Reviews

The Rivalry

Vincent Dowling’s production of Norman Corwin’s 1959 play about the Lincoln-Douglas debates proves the work is best heard on radio.

Mary Linda Rapelye and Christian Kauffmann
in The Rivalry
(© Rick Teller)
Mary Linda Rapelye and Christian Kauffmann
in The Rivalry
(© Rick Teller)

Fifty years ago, Norman Corwin — the now 99-year-old “poet laureate of radio”– crafted excerpts from the Lincoln-Douglas debates of 1858 into a playscript titled “The Rivalry” that enjoyed a modest run on Broadway. However, Vincent Dowling’s production of this rather antiquated work at the Irish Repertory Theatre only proves that what might have worked as a viable drama a half-century ago now emerges as something custom made for the disembodied medium of radio.

As a live performance, The Rivalry leaves a lot to be desired — such as any significant action. Apart from the opponents (played by Christian Kauffmann and Peter Comincan) taking turns at the podium, the sight of Mrs. Douglas (Mary Linda Rapelye) mending her husband’s vest is about as lively as it gets.

Her role as gracious helpmeet is also likely to rankle contemporary sensibilities. Despite Rapelye’s considerable warmth and charm in the role (in both costume and deportment, she resembles a period lithograph), Mrs. Douglas has too obviously been added to the proceedings as a device to pry open the play — adding a few fictive departures from the stenographic record — and to provide a personal touch. While Douglas is busy conducting a crash course in hate speech, she’s standing by to give us a glimpse of this particular racist’s tender side — a rather repellent gilding, given the context.
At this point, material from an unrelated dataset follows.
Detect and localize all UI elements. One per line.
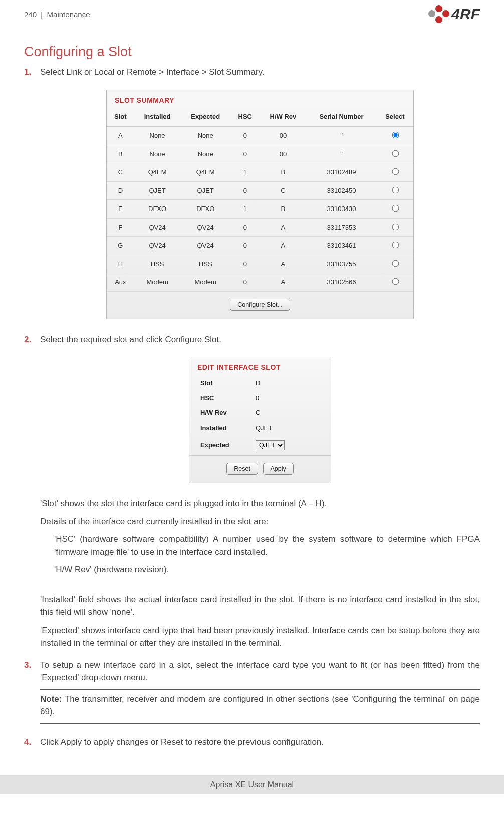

Cormican plays the “Little Giant” — Douglas’ political sobriquet — far too hammily, as if addressing a real-life crowd numbering in the thousands, not the few score huddled in the small theater space. (And the ill-advised insertion of canned applause at strategic junctures makes the audience feel superfluous in any case.) Conversely, Kauffmann is a very believable Lincoln, offering folksy stories as prelude to powerful feats of rhetoric. It’s a truly lovely portrayal that could soar in a more nuanced, three-dimensional setting.

It helps not there’s no suspense to the outcome; we all know that Douglas won this local political round, only to be trounced by Lincoln (who benefited from the exposure) two years later on the national level. So while you don’t have to contemplate the ending, The Rivalry may leave you pondering the elements required for effective stage drama.